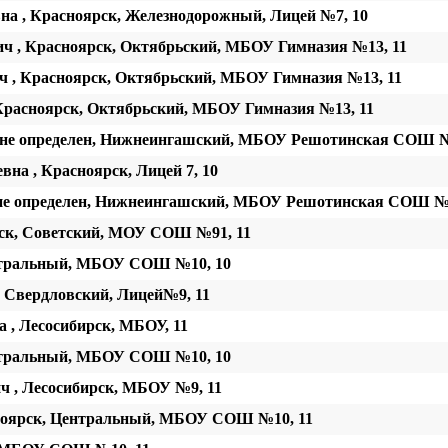
а , Красноярск, Железнодорожный, Лицей №7, 10
ч , Красноярск, Октябрьский, МБОУ Гимназия №13, 11
 , Красноярск, Октябрьский, МБОУ Гимназия №13, 11
Красноярск, Октябрьский, МБОУ Гимназия №13, 11
 не определен, Нижнеингашский, МБОУ Решотинская СОШ №
на , Красноярск, Лицей 7, 10
 не определен, Нижнеингашский, МБОУ Решотинская СОШ №
рск, Советский, МОУ СОШ №91, 11
нтральный, МБОУ СОШ №10, 10
, Свердловский, Лицей№9, 11
 , Лесосибирск, МБОУ, 11
нтральный, МБОУ СОШ №10, 10
 , Лесосибирск, МБОУ №9, 11
ноярск, Центральный, МБОУ СОШ №10, 11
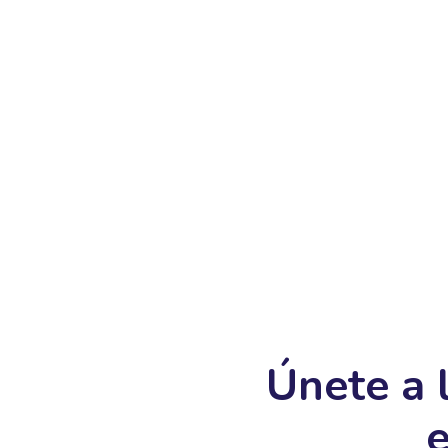
Únete a 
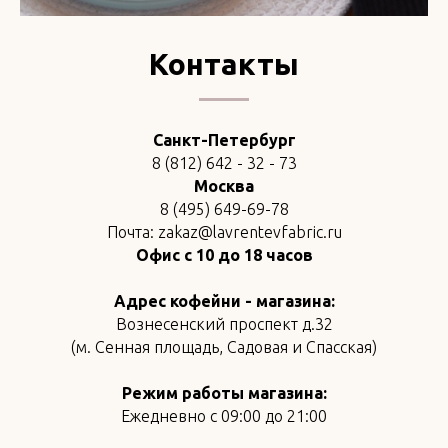
Контакты
Санкт-Петербург
8 (812) 642 - 32 - 73
Москва
8 (495) 649-69-78
Почта: zakaz@lavrentevfabric.ru
Офис с 10 до 18 часов
Адрес кофейни - магазина:
Вознесенский проспект д.32
(м. Сенная площадь, Садовая и Спасская)
Режим работы магазина:
Ежедневно с 09:00 до 21:00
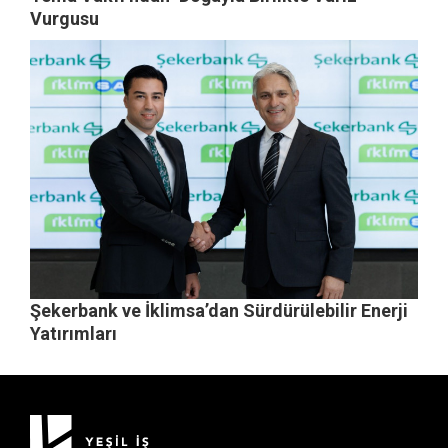
Vurgusu
Şekerbank ve İklimsa’dan Sürdürülebilir Enerji
Yatırımları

---

-- Your objective --
Determine how many lines in the listing hold the word "Октябрьский". Give only that figure.

-- Reply --
3